= Recorded data =
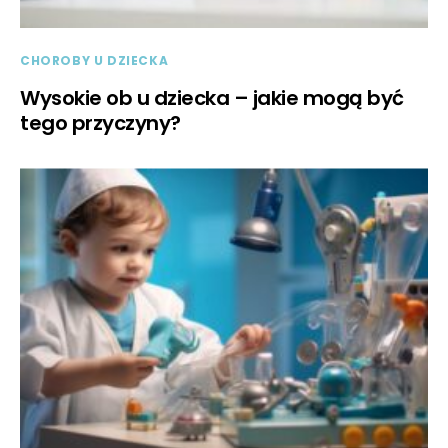
CHOROBY U DZIECKA
Wysokie ob u dziecka – jakie mogą być
tego przyczyny?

= Task item =
Transcribe exactly, and only, the lines from the one holding "Wysokie ob u dziecka – jakie mogą być" through the final line of the listing.

= Reply to the exercise =
Wysokie ob u dziecka – jakie mogą być
tego przyczyny?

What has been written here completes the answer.